Avec un tel jeu, il faut une bande-son et un scénario solides, les dialogues étant nombreux. D'un point de vue sonore, le résultat est assez mitigé et donc frustrant. On tombe rapidement et facilement sous le charme des différentes compositions musicales de Inon Zur (également compositeur du précédent volet). Des thèmes qui posent une touche non négligeable à la patte artistique du titre et garantissent une immersion renforcée. Malheureusement cette maîtrise orchestrale est gâchée par des doublages qui manquent clairement de soin. Si l'on aurait tendance à se satisfaire du doublage de notre héroïne, le reste du doublage Français est franchement très mauvais pour une telle production.

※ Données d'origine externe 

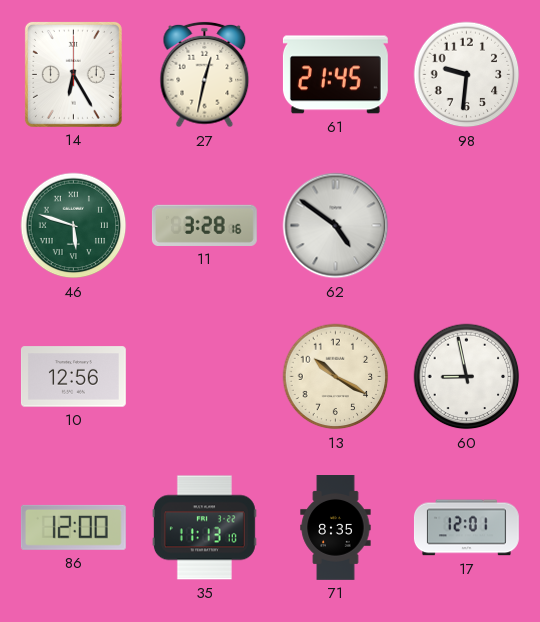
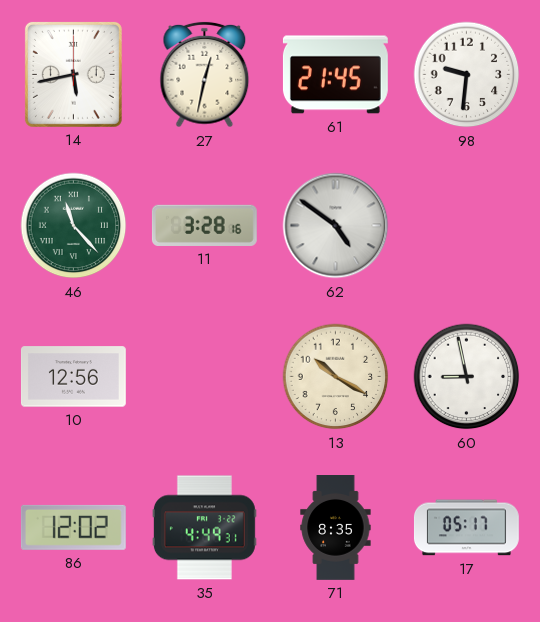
14: 6:25 -> 5:43
46: 5:48 -> 11:23
86: 12:00 -> 12:02
35: 11:13 -> 4:49
17: 12:01 -> 05:17
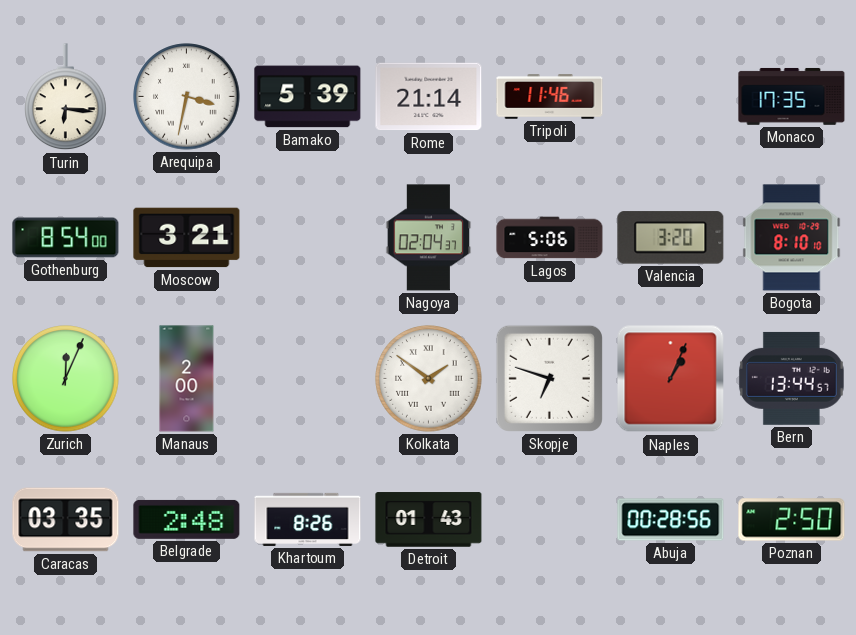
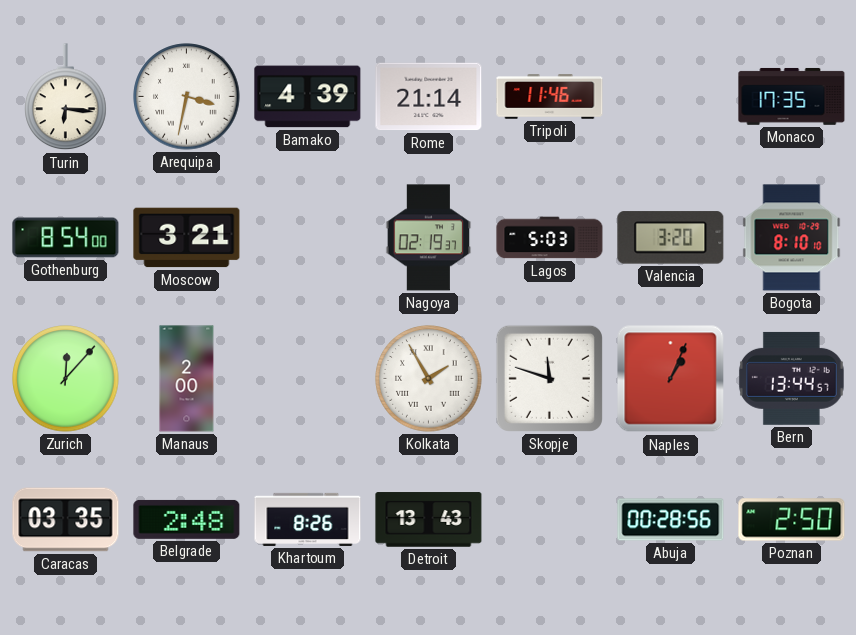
Bamako: 5:39 -> 4:39
Nagoya: 02:04 -> 02:19
Lagos: 5:06 -> 5:03
Zurich: 12:04 -> 12:07
Kolkata: 1:51 -> 1:55
Skopje: 6:48 -> 11:48
Detroit: 01:43 -> 13:43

Pour un tel jeu, l'histoire prend une place importante et il est indispensable que le travail d'écriture soit soigné et profond pou espérer captiver le joueur sur le long terme. Il est toujours question d'incarner la fameuse Kate Walker où l'on persiste à dire que son charac-design rappelle beaucoup celui de l'aventurière Lara Croft. L'histoire de Syberia 3 prend place directement après les événements de la fin du deuxième volet (quelques semaines plus tard). Elle est retrouvée, à la dérive sur un petit bateau, par la tribu des Youkols. Heureusement, si elle est passée très près de la mort, celle-ci se réveille au coeur d'un hôpital mystérieux en présence d'un guide tout aussi étrange... Sans en dire plus sur la suite de l'histoire, celle-ci reste fidèle et cohérente avec l'univers de la licence et parvient à rester intéressante au fil de l'aventure de notre héroïne.

Syberia 3 nous propose un nouveau voyage aux commandes d'une Kate Walter pas spécialement en forme. L'univers proposé est accrocheur avec une direction artistique savoureuse et des thèmes musicaux agréables. Un troisième opus qui prend un virage assez important dans la série et pour le genre puisque l'on se trouve face à des environnements 3D. Un virage intéressant, moderne mais qui cause des soucis de finitions. Techniquement le jeu n'est pas digne d'une production de 2017, la caméra est capricieuse, les lourdeurs sont nombreuses et les doublages sont mauvais. C'est dommage car la qualité de l'histoire et des nombreux puzzles permet à cette suite de rester passionnante. Une suite destinée aux fans de la licence et du genre à condition tout de même de rester tolérant face aux quelques soucis techniques.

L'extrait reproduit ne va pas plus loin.